**** GIVEN DATA

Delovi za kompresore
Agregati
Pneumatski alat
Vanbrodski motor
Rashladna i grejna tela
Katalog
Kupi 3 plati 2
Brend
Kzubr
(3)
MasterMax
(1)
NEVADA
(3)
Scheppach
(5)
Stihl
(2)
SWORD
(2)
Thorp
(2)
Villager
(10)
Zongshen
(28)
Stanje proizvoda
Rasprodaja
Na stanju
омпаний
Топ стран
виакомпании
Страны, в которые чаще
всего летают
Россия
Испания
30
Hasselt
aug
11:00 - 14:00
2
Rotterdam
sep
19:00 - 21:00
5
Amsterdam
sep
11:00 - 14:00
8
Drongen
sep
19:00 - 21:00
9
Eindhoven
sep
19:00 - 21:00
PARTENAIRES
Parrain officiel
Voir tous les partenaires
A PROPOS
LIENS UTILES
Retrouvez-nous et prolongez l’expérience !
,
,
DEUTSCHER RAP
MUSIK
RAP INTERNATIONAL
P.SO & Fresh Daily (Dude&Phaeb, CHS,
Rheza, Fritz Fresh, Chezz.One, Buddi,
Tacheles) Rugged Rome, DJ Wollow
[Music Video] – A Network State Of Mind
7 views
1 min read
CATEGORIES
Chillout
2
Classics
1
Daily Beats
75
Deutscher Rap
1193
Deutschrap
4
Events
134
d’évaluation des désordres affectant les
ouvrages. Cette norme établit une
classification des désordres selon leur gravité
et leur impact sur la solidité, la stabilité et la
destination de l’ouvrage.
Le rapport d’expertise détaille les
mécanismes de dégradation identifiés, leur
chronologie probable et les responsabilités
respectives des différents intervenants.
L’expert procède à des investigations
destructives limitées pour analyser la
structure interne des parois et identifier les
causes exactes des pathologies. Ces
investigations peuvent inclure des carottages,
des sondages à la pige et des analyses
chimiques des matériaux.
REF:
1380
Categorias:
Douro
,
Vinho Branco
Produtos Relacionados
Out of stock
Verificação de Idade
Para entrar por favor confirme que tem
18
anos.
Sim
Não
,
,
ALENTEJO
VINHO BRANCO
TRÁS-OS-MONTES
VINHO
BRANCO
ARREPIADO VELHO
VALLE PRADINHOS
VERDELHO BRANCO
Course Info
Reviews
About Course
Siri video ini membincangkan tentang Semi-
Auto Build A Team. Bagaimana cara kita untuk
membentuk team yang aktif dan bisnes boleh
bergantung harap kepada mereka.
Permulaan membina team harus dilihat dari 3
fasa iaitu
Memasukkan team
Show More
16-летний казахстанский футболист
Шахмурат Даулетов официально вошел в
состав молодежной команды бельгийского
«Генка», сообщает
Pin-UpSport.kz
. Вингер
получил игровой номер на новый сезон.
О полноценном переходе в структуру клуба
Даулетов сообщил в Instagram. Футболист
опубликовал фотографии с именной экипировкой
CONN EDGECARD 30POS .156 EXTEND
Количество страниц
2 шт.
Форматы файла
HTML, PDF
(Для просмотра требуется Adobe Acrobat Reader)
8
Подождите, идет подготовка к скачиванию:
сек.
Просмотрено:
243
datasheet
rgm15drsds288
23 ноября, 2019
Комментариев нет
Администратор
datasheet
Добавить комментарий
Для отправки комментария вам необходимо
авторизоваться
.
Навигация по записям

********
**** GIVEN DATA

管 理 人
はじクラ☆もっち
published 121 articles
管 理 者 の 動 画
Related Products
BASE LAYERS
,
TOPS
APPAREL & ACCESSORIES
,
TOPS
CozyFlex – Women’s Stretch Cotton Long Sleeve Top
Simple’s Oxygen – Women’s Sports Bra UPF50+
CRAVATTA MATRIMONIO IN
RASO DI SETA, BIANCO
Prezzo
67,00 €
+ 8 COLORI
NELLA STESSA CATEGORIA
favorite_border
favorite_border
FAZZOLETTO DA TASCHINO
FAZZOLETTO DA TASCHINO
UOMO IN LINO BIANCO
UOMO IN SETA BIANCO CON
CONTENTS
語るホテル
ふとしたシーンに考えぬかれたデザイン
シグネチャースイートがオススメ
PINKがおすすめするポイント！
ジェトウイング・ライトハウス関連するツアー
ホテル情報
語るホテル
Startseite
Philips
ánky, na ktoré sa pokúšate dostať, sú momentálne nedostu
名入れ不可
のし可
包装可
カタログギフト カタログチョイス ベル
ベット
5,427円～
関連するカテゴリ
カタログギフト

********

▶ **EXERCISE**
Among the entries above, the line containing "Delovi za kompresore", the line containing "Tacheles) Rugged Rome, DJ Wollow", and all lines between them are to be restated word for word; nothing else belongs in the reply.

▶ **RESPONSE FOR THIS EXERCISE**
Delovi za kompresore
Agregati
Pneumatski alat
Vanbrodski motor
Rashladna i grejna tela
Katalog
Kupi 3 plati 2
Brend
Kzubr
(3)
MasterMax
(1)
NEVADA
(3)
Scheppach
(5)
Stihl
(2)
SWORD
(2)
Thorp
(2)
Villager
(10)
Zongshen
(28)
Stanje proizvoda
Rasprodaja
Na stanju
омпаний
Топ стран
виакомпании
Страны, в которые чаще
всего летают
Россия
Испания
30
Hasselt
aug
11:00 - 14:00
2
Rotterdam
sep
19:00 - 21:00
5
Amsterdam
sep
11:00 - 14:00
8
Drongen
sep
19:00 - 21:00
9
Eindhoven
sep
19:00 - 21:00
PARTENAIRES
Parrain officiel
Voir tous les partenaires
A PROPOS
LIENS UTILES
Retrouvez-nous et prolongez l’expérience !
,
,
DEUTSCHER RAP
MUSIK
RAP INTERNATIONAL
P.SO & Fresh Daily (Dude&Phaeb, CHS,
Rheza, Fritz Fresh, Chezz.One, Buddi,
Tacheles) Rugged Rome, DJ Wollow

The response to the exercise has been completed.